Ein weiteres Phänomen, das solche Fälle begünstigt, ist der Preisverfall bei modernen Sklaven. Moderne Sklaverei hat zwei Hauptmerkmale – Sklaven sind billig und sie sind wegwerfbar. Sklaven sind heute billiger als je zuvor. Um 1850 kostete ein durchschnittlicher Sklave im amerikanischen Süden das Äquivalent von $ 40.000 im heutigen Geld – also etwa so viel, wie ein guter Mittelklassenwagen. Dagegen belaufen sich heute die Kosten für einen Sklaven im Durchschnitt um etwa $ 90 – weltweit.[2]

War es im 18. Und 19. Jahrhundert noch schwierig, Sklaven zu fangen und sie nach Übersee zu transportieren, haben sich die Zeiten heute geändert. Infolge des demographischen und wirtschaftlichen Wandels gelten moderne Sklaven zurzeit nicht als lohnenswerte Investitionen, da sie durch „geplante Verarmung“ bestimmter Ländereien und Bevölkerungsschichten in ausreichender Anzahl zur Verfügung stehen. Wird einer davon krank oder verletzt sich, wird dieser einfach entsorgt, also irgendwo freigesetzt, sich selbst überlassen oder getötet.

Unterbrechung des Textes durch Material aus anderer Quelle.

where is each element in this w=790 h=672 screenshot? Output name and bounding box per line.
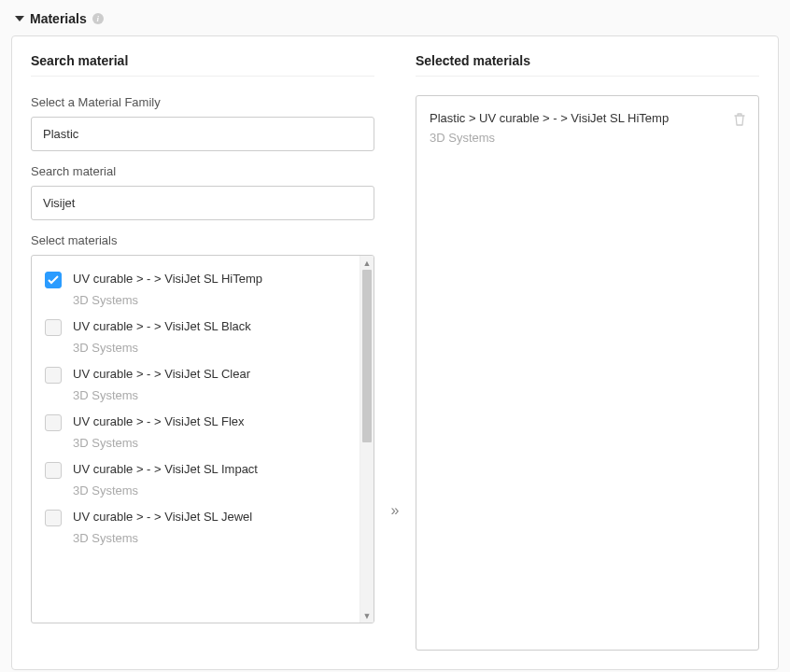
list-item[interactable]: UV curable > - > VisiJet SL Clear3D Syst… xyxy=(32,357,360,404)
selected-item: Plastic > UV curable > - > VisiJet SL Hi… xyxy=(416,104,758,148)
list-item[interactable]: UV curable > - > VisiJet SL HiTemp3D Sys… xyxy=(32,261,360,309)
material-vendor: 3D Systems xyxy=(73,341,251,355)
search-label: Search material xyxy=(31,164,374,178)
selected-column: Selected materials Plastic > UV curable … xyxy=(416,53,759,651)
family-label: Select a Material Family xyxy=(31,95,374,109)
select-materials-label: Select materials xyxy=(31,233,374,247)
info-icon[interactable]: i xyxy=(92,13,104,24)
scroll-thumb[interactable] xyxy=(362,270,372,442)
selected-material-name: Plastic > UV curable > - > VisiJet SL Hi… xyxy=(430,111,669,125)
list-item-text: UV curable > - > VisiJet SL Flex3D Syste… xyxy=(73,413,245,450)
material-vendor: 3D Systems xyxy=(73,483,258,497)
material-name: UV curable > - > VisiJet SL Impact xyxy=(73,461,258,478)
list-item[interactable]: UV curable > - > VisiJet SL Impact3D Sys… xyxy=(32,452,360,499)
scroll-up-icon[interactable]: ▲ xyxy=(360,256,374,270)
checkbox[interactable] xyxy=(45,414,62,431)
material-name: UV curable > - > VisiJet SL Black xyxy=(73,318,251,335)
search-column: Search material Select a Material Family… xyxy=(31,53,374,651)
checkbox[interactable] xyxy=(45,367,62,384)
list-item-text: UV curable > - > VisiJet SL HiTemp3D Sys… xyxy=(73,271,262,307)
material-vendor: 3D Systems xyxy=(73,531,252,545)
search-input[interactable] xyxy=(31,186,374,220)
selected-listbox: Plastic > UV curable > - > VisiJet SL Hi… xyxy=(416,95,759,651)
list-item-text: UV curable > - > VisiJet SL Black3D Syst… xyxy=(73,318,251,355)
search-title: Search material xyxy=(31,53,374,77)
checkbox[interactable] xyxy=(45,462,62,479)
material-vendor: 3D Systems xyxy=(73,293,262,307)
list-item-text: UV curable > - > VisiJet SL Jewel3D Syst… xyxy=(73,509,252,545)
trash-icon[interactable] xyxy=(734,113,745,129)
checkbox[interactable] xyxy=(45,510,62,526)
material-name: UV curable > - > VisiJet SL Flex xyxy=(73,413,245,430)
list-item-text: UV curable > - > VisiJet SL Clear3D Syst… xyxy=(73,366,250,402)
list-item[interactable]: UV curable > - > VisiJet SL Flex3D Syste… xyxy=(32,404,360,452)
material-vendor: 3D Systems xyxy=(73,388,250,402)
section-title: Materials xyxy=(30,11,87,26)
caret-down-icon xyxy=(15,16,24,21)
selected-title: Selected materials xyxy=(416,53,759,77)
scroll-down-icon[interactable]: ▼ xyxy=(360,609,374,623)
material-name: UV curable > - > VisiJet SL Jewel xyxy=(73,509,252,525)
checkbox[interactable] xyxy=(45,319,62,336)
family-select[interactable] xyxy=(31,117,374,151)
scrollbar[interactable]: ▲ ▼ xyxy=(360,256,374,623)
materials-listbox: UV curable > - > VisiJet SL HiTemp3D Sys… xyxy=(31,255,374,623)
materials-panel: Search material Select a Material Family… xyxy=(11,35,779,670)
selected-material-vendor: 3D Systems xyxy=(430,131,669,145)
list-item[interactable]: UV curable > - > VisiJet SL Black3D Syst… xyxy=(32,309,360,357)
material-name: UV curable > - > VisiJet SL HiTemp xyxy=(73,271,262,287)
transfer-arrow-icon: » xyxy=(386,53,404,651)
list-item-text: UV curable > - > VisiJet SL Impact3D Sys… xyxy=(73,461,258,497)
material-vendor: 3D Systems xyxy=(73,436,245,450)
checkbox[interactable] xyxy=(45,272,62,288)
list-item[interactable]: UV curable > - > VisiJet SL Jewel3D Syst… xyxy=(32,499,360,547)
section-header[interactable]: Materials i xyxy=(0,0,790,35)
material-name: UV curable > - > VisiJet SL Clear xyxy=(73,366,250,383)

Betroffen? – Das ist jeder von uns …

Sklaverei begleitet unser tägliches Leben, in unseren Häusern, Büros und Schulen durch viele der Produkte, die wir kaufen und nutzen. Kindersklaven ernten etwa Kakaobohnen in Westafrika, die als Schokolade in unseren Geschäften landet. Sklaven machen Kohle in Brasilien, die zur Herstellung von Stahl für unsere Autos verwendet wird. An vielen Nahrungsmitteln und Rohstoffen hängt Sklavenarbeit, wie etwa Tomaten, Gurken, Orangen, Thunfisch, Garnelen, Baumwolle, Ziegel, Diamanten, Eisen, Zucker und Gold. Und nicht zu vergessen die seltenen Erden, die sich in vielen unsere elektronischen Geräte wieder finden. Somit ist jeder von uns betroffen. Zeit also, sich dessen bewusst zu werden und Strategien dagegen zu entwickeln.


Quellen:

[1] → Wikipedia Autoren (2016UTC). Hg. v. Die freie Enzyklopädie Wikipedia. Online verfügbar unter https://de.wikipedia.org/wiki/Kinderarbeit#Strittige_Fragen, zuletzt aktualisiert am 20.12.2016UTC, zuletzt geprüft am 08.02.2017UTC.

[2] → Bales, Kevin (©2004): Disposable people. New slavery in the global economy. Rev. ed. with a new preface. Berkeley: University of California Press.

Agnes Tandler (2017): Pakistan: Zehnjährige im Haus eines Richters gefoltert. Hg. v. Der Standard – Tageszeitung online. Internet. Online verfügbar unter http://derstandard.at/2000051516862/Pakistan-Zehnjaehrige-im-Haus-eines-Richters-gefoltert, zuletzt aktualisiert am 26. Jänner 2017, 06:00, zuletzt geprüft am 08.02.2017.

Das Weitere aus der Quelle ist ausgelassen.